There's only two types of people in the world
The ones that entertain, and the ones that observe
Well baby, I'm a put-on-a-show kind of girl
Don't like the backseat, gotta be first

I'm like a ringleader, I call the shots
I'm like a firecracker, I make it hot
When I put on a show...

Here we see a pretty typical device, which is to follow the verse (first four lines) with a couple of lines that then provide a transition to the chorus:
I feel the adrenaline moving through my veins
Spotlight on me and I'm ready to break
I'm like a performer, the dance floor is my stage
Better be ready, bet you feel the same

But is it the chorus? What it sounds like is actually a break in the momentum, a slight side-track into what I think of as an epic pop mode before returning to the song. In other words, it's what is usually the third verse, the "different material" that offers a contrast in melody, mood, theme, before the chorus returns and seals the end of the song.

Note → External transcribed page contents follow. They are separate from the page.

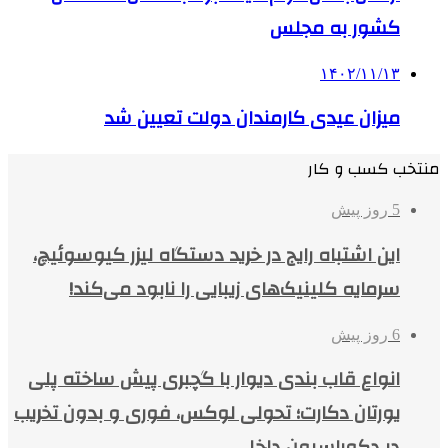
کشور به مجلس
۱۴۰۲/۱۱/۱۳
میزان عیدی کارمندان دولت تعیین شد
منتخب کسب و کار
5 روز پیش
این اشتباه رایج در خرید دستگاه لیزر کیوسوئیچ،
سرمایه کلینیک‌های زیبایی را نابود می‌کند!
6 روز پیش
انواع قاب بندی دیوار با گچبری پیش ساخته پلی
یورتان دکارت؛ تحولی لوکس، فوری و بدون تخریب
در دکوراسیون داخلی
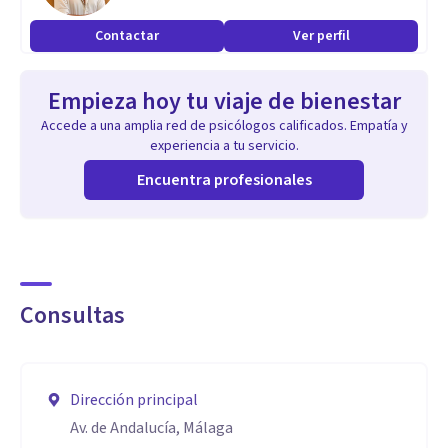
Contactar
Ver perfil
Empieza hoy tu viaje de bienestar
Accede a una amplia red de psicólogos calificados. Empatía y
experiencia a tu servicio.
Encuentra profesionales
Consultas
Dirección principal
Av. de Andalucía, Málaga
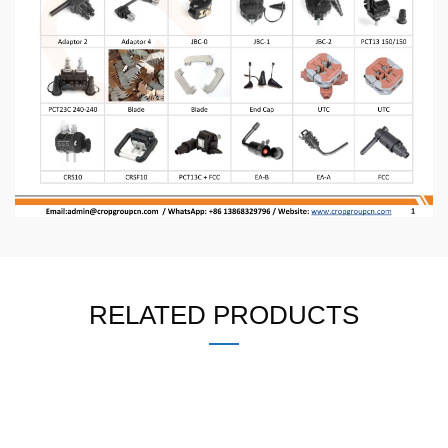
RELATED PRODUCTS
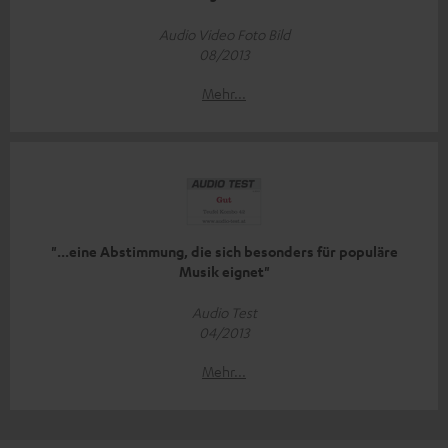
Audio Video Foto Bild
08/2013
Mehr...
"...eine Abstimmung, die sich besonders für populäre
Musik eignet"
Audio Test
04/2013
Mehr...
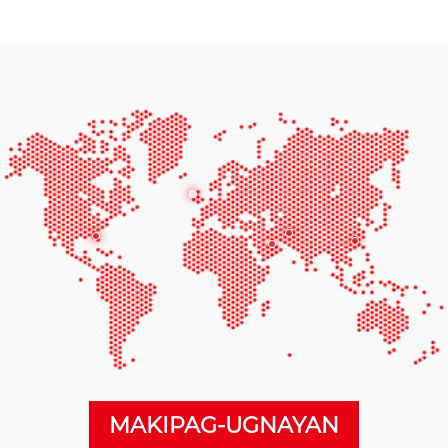
MAKIPAG-UGNAYAN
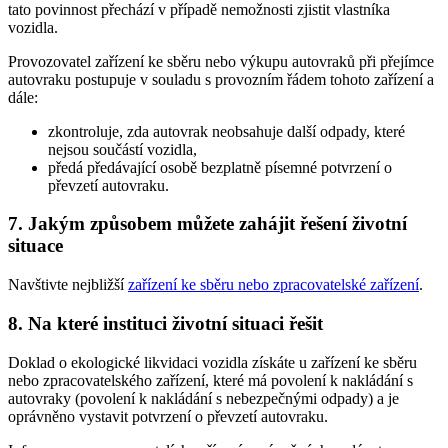
tato povinnost přechází v případě nemožnosti zjistit vlastníka
vozidla.
Provozovatel zařízení ke sběru nebo výkupu autovraků při přejímce
autovraku postupuje v souladu s provozním řádem tohoto zařízení a
dále:
zkontroluje, zda autovrak neobsahuje další odpady, které
nejsou součástí vozidla,
předá předávající osobě bezplatně písemné potvrzení o
převzetí autovraku.
7. Jakým způsobem můžete zahájit řešení životní
situace
Navštivte nejbližší
zařízení ke sběru nebo zpracovatelské zařízení
.
8. Na které instituci životní situaci řešit
Doklad o ekologické likvidaci vozidla získáte u zařízení ke sběru
nebo zpracovatelského zařízení, které má povolení k nakládání s
autovraky (povolení k nakládání s nebezpečnými odpady) a je
oprávněno vystavit potvrzení o převzetí autovraku.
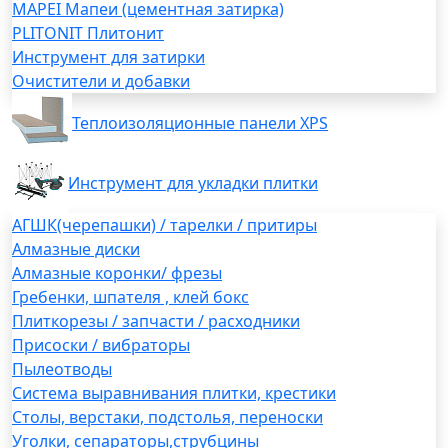
MAPEI Мапеи (цементная затирка)
PLITONIT Плитонит
Инструмент для затирки
Очистители и добавки
Теплоизоляционные панели XPS
Инструмент для укладки плитки
АГШК(черепашки) / тарелки / притиры
Алмазные диски
Алмазные коронки/ фрезы
Гребенки, шпателя , клей бокс
Плиткорезы / запчасти / расходники
Присоски / вибраторы
Пылеотводы
Система выравнивания плитки, крестики
Столы, верстаки, подстолья, переноски
Уголки, сепараторы,струбцины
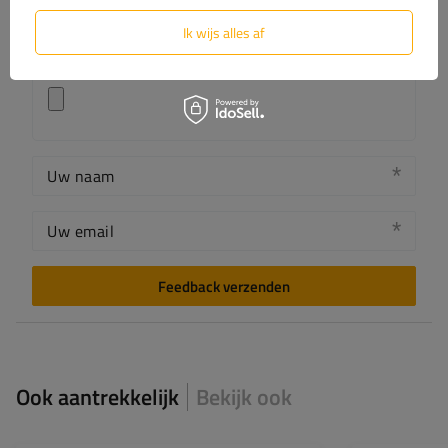
Ik wijs alles af
Voeg je eigen productfoto toe:
Uw naam
Uw email
Feedback verzenden
Ook aantrekkelijk
Bekijk ook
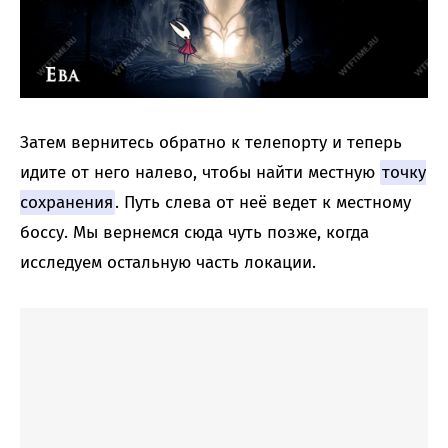
Затем вернитесь обратно к телепорту и теперь
идите от него налево, чтобы найти местную
точку
сохранения
. Путь слева от неё ведет к местному
боссу. Мы вернемся сюда чуть позже, когда
исследуем остальную часть локации.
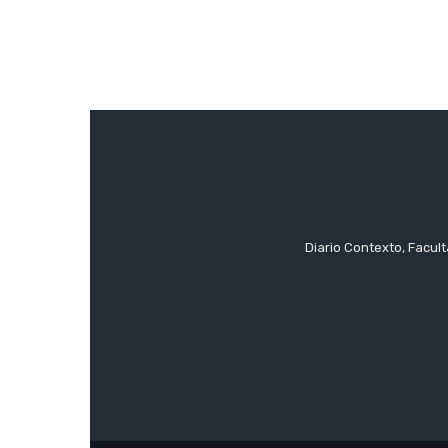
Diario Contexto, Facul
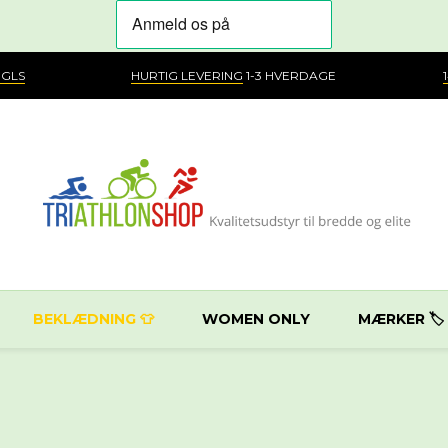
 GLS
HURTIG LEVERING
1-3 HVERDAGE
BEKLÆDNING 👕
WOMEN ONLY
MÆRKER 🏷️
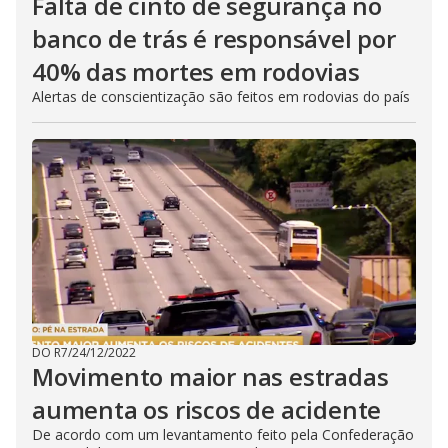
Falta de cinto de segurança no
banco de trás é responsável por
40% das mortes em rodovias
Alertas de conscientização são feitos em rodovias do país
DO R7
/
24/12/2022
Movimento maior nas estradas
aumenta os riscos de acidente
De acordo com um levantamento feito pela Confederação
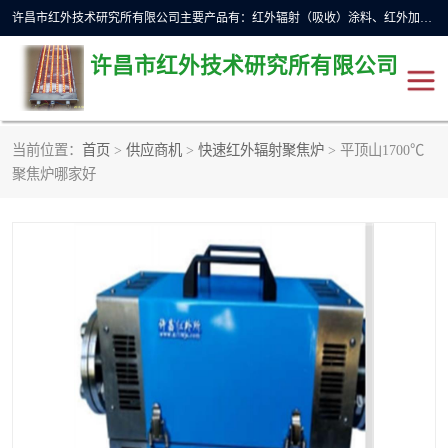
许昌市红外技术研究所有限公司主要产品有：红外辐射（吸收）涂料、红外加热元件、红外辐射加热模块（板）、红外辐射加热炉（箱）、快速红外辐射加热器、系列高端红外加热实验设备、系列红外加热控制器等。
许昌市红外技术研究所有限公司
当前位置：
首页
>
供应商机
>
快速红外辐射聚焦炉
> 平顶山1700℃
红外加热设备
红外辐射加热炉
聚焦炉哪家好
红外辐射涂料
红外辐射加热器
红外辐射加热模块
定制红外加热实验设备
红外加热元件
红外辐射吸收涂料
高端红外加热实验设备
电工电气
高温涂料
红外加热控制器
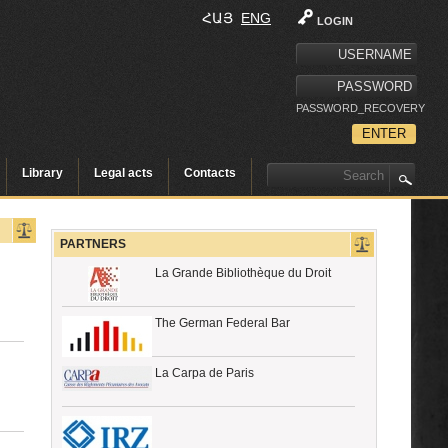
ՀԱՅ
ENG
LOGIN
PASSWORD_RECOVERY
Library
Legal acts
Contacts
PARTNERS
La Grande Bibliothèque du Droit
The German Federal Bar
La Carpa de Paris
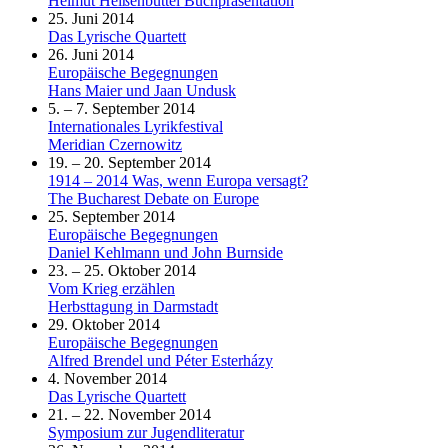
Helmut Heißenbüttel Buchpräsentation
25. Juni 2014
Das Lyrische Quartett
26. Juni 2014
Europäische Begegnungen
Hans Maier und Jaan Undusk
5. – 7. September 2014
Internationales Lyrikfestival
Meridian Czernowitz
19. – 20. September 2014
1914 – 2014 Was, wenn Europa versagt?
The Bucharest Debate on Europe
25. September 2014
Europäische Begegnungen
Daniel Kehlmann und John Burnside
23. – 25. Oktober 2014
Vom Krieg erzählen
Herbsttagung in Darmstadt
29. Oktober 2014
Europäische Begegnungen
Alfred Brendel und Péter Esterházy
4. November 2014
Das Lyrische Quartett
21. – 22. November 2014
Symposium zur Jugendliteratur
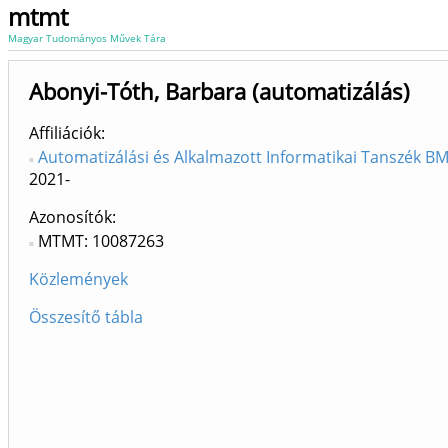
mtmt
Magyar Tudományos Művek Tára
Abonyi-Tóth, Barbara (automatizálás)
Affiliációk
Automatizálási és Alkalmazott Informatikai Tanszék BME
2021-
Azonosítók
MTMT: 10087263
Közlemények
Összesítő tábla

The result of all this mucking about with structure is a tremendous anticipation, reflected in the scenes shot in the music video: you get only half glimpses of Britney backstage, or in a strange corridor that seems just off the ring. Where a pop song normally culminates in a chorus and then deflates slightly on return to the verse, "Circus" has found a way to bristle with potential energy and then release it in a would-be chorus, essentially getting us to lower our guard. And then, where we expect a return to verse, the real chorus comes in, with an energy I find shocking no matter how many times I listen to it:
All eyes on me in the center of the ring
Just like a circus
When I crack that whip everybody gonna trip
Just like a circus
Where a chorus is normally more melodically interesting than a verse, this one compresses the energy of the song into a flat line. I'd like to take a moment here to comment on how brilliant the rhyme is. Aside from the fact that there may be no word in English that rhymes with "circus," let me ask: what would be gained by finding a rhyme for the second line that is not already achieved - or indeed better achieved - by simply repeating the word? Instead, the rhymed word is one that has an effect: the internal "whip"/"trip", all the more effective for being unexpected, since there is a deliberate lack of rhyme in the first line. The over-repetition of the choruses of "Gimme More" and "Womanizer" (which basically consist of the titles on endless loop) here finds a subtler incarnation; "Circus" knows exactly its own limits and strengths.

I mentioned before that the start of the second verse in a pop song is usually accompanied by a letdown in energy. In "Circus," it becomes a reevaluation. You hear the verse with fresh ears, knowing how far this song is willing to go; and when Britney says "There are two types of guys out there," guy or girl, you realize the implicit challenge to yourself: which category do you fall into? The first time she says
Don't stand there watching me, follow me
Show me what you can do
it sounds just like your typical pop song rhetoric - but when it comes again at the end, you feel it as a real and frightening invitation to test your strength against hers.



She can say "Don't stand there watching me" because she knows that you are; she is such a good entertainer that you have to rise to her level just to follow. In the last chorus, when the shrill sirens from "Toxic" come in, it's like a final nose-thumbing, a last ballsy move - an assertion, if there still needed to be one, that she can get away with anything and make it work.